Police said about 250 people participated in a five-block walk from a Methodist church to a mosque where many of Lewiston's Somalis worship. Some gave speeches expressing solidarity with the new arrivals.
"We are one people, we are one community," said Mohammed Abdi, a Somali elder. The United States "is a country made up of immigrants, and one immigrant group came before another. And the Somalis just happened to come ... now."
Abdi was one of several local Somali leaders who met with Mayor Larry Raymond on Friday following Raymond's release of an open letter in which he warned of a strain on resources if more Somalis move to the city of 36,000.
The letter said Lewiston, where more than 1,000 Somalis have settled in 18 months, cannot continue receiving newcomers "without negative results for all."
"We have been overwhelmed and have responded valiantly. Now we need breathing room. Our city is maxed-out financially, physically and emotionally," he wrote.
City officials estimate that about half of the 412 Somali adults living in Lewiston have found work, but some are receiving public assistance.
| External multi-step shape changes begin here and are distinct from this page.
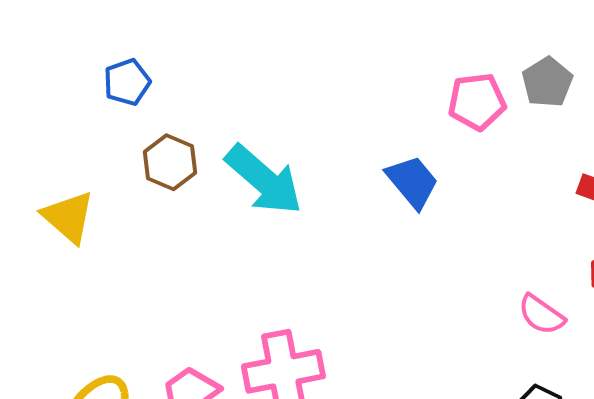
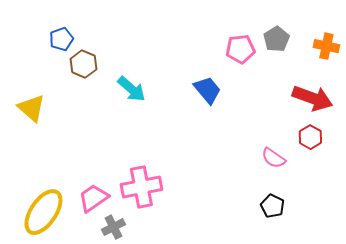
brown hexagon: (170, 162) -> (83, 64), moved
cyan arrow: (264, 180) -> (131, 89), size x0.7

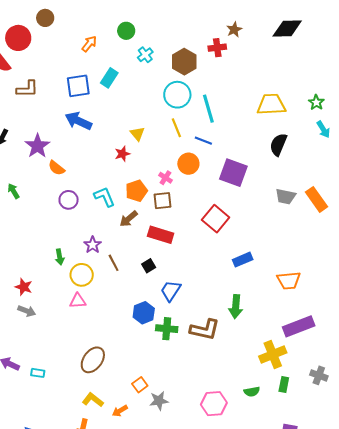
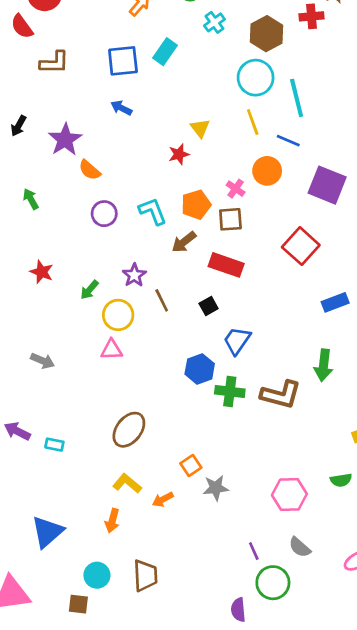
blue arrow: (78, 121) -> (121, 108), size x0.6
green arrow: (60, 257) -> (89, 290), turned 49
red star: (24, 287) -> (42, 272), moved

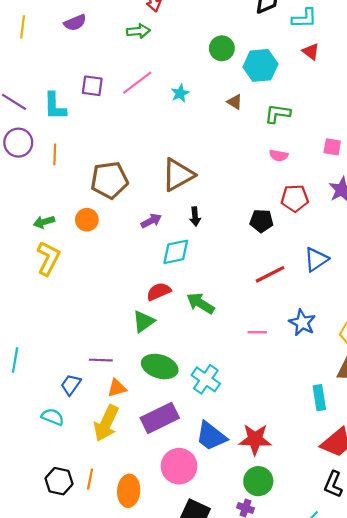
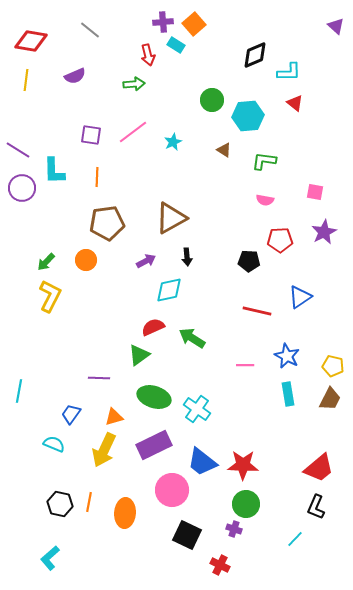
cyan L-shape: (55, 106) -> (54, 171), moved
orange line: (55, 154) -> (97, 177), moved
green arrow: (44, 222) -> (46, 262), turned -30
red line: (270, 274) -> (257, 311), turned 40
purple line: (101, 360) -> (99, 378), moved
cyan rectangle: (319, 398) -> (288, 394), moved

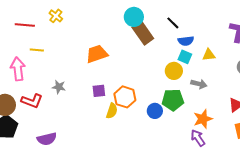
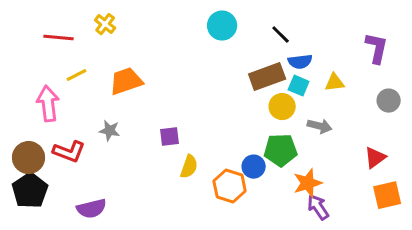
brown rectangle: (143, 33) -> (267, 77), moved, turned -75
yellow line: (37, 50) -> (77, 75), turned -32
orange trapezoid: (97, 54) -> (126, 81), moved
orange hexagon: (125, 97) -> (230, 186), moved
orange star: (203, 119) -> (308, 183), moved

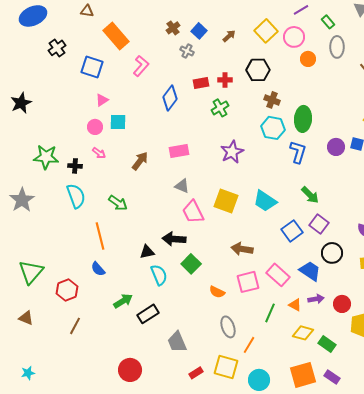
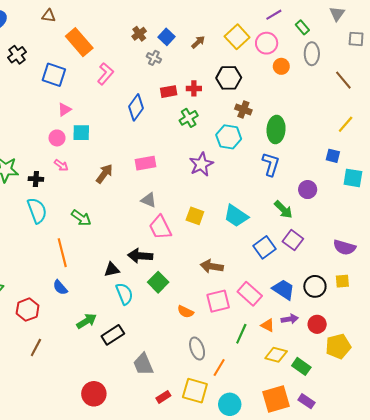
cyan hexagon: (273, 128) -> (229, 137), moved
purple circle: (336, 147) -> (308, 190), moved
yellow square: (226, 201) -> (195, 216), size x0.7
black circle: (332, 253) -> (315, 286), moved

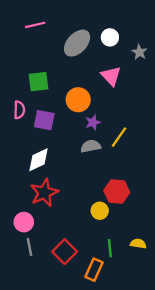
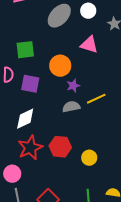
pink triangle: (111, 76) -> (89, 45), turned -30
yellow line: (119, 137) -> (96, 99), turned 30
red hexagon: (117, 191) -> (60, 147), moved
yellow circle: (100, 211) -> (89, 158), moved

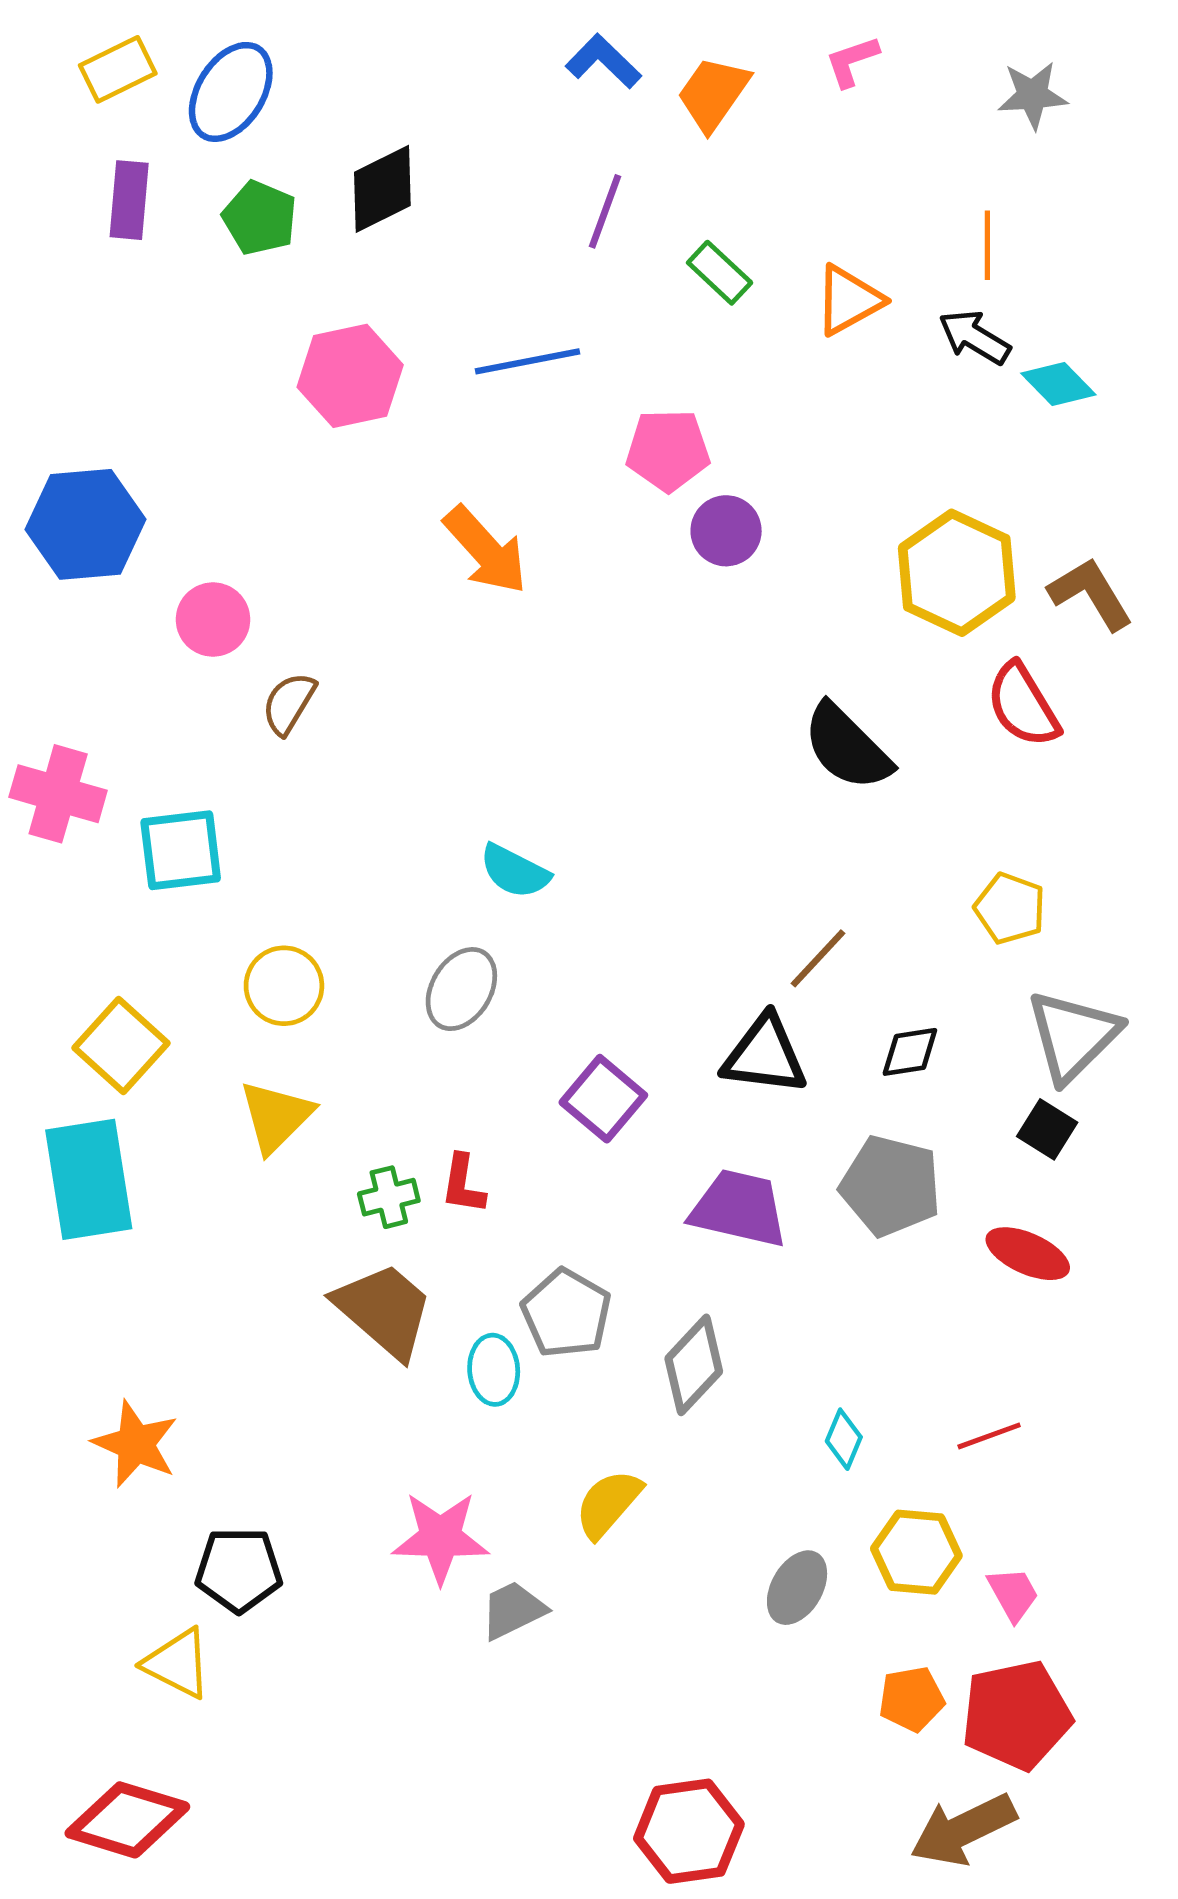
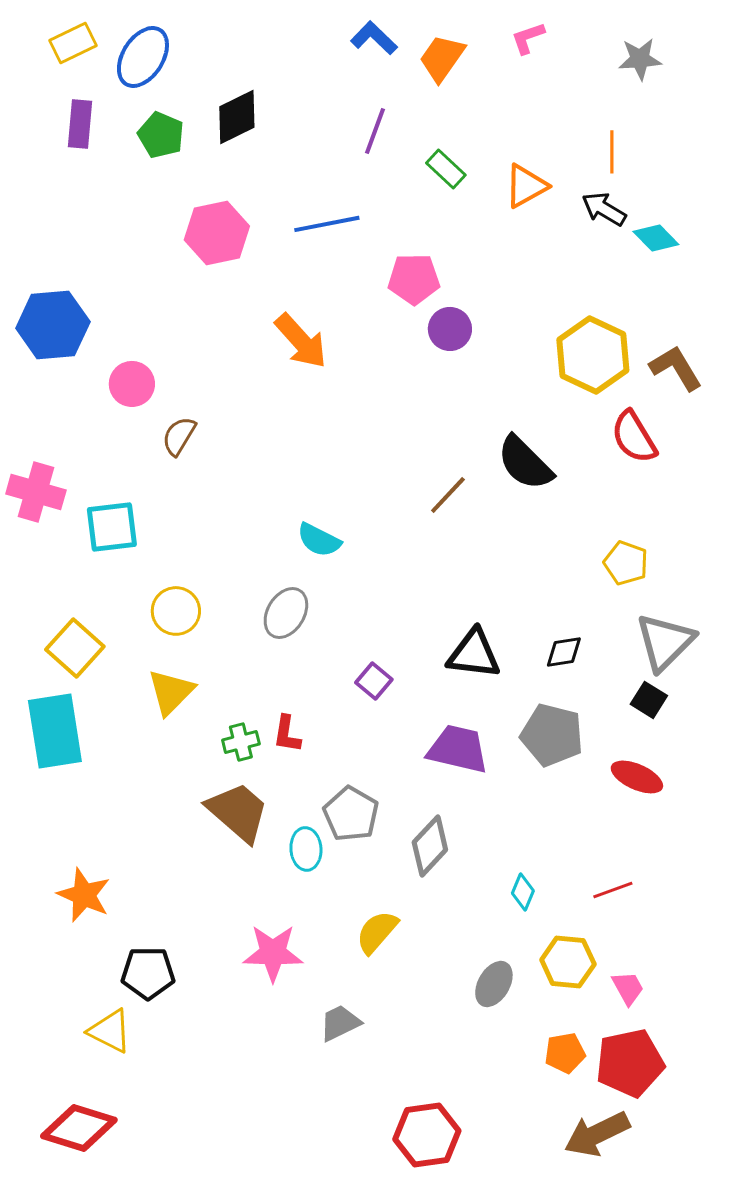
brown line: (818, 958) -> (448, 495), moved
purple square: (603, 1099) -> (374, 681), size x0.7
gray trapezoid: (513, 1610) -> (340, 1023), moved

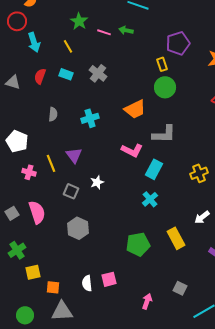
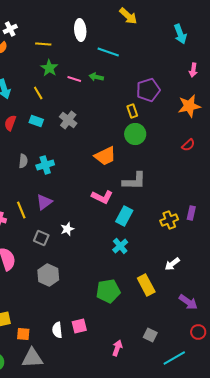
cyan cross: (90, 118) -> (45, 165), moved
purple triangle: (74, 155) -> (44, 202), turned 30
Somali elders called Raymond an "ill-informed leader" and said he should have sought a private meeting with them instead.
The mayor said in a statement Friday that his letter was misunderstood. He added that he was particularly troubled that Somalis viewed the letter as an attempt to foment tension.
Two protesters stood along the march route Sunday, one holding a sign that said, "How long will it take before Lewiston is like Somalia?"
But Adbi said the long-term Lewiston residents who marched in solidarity with the Somalis outnumbered the immigrants 3 to 1.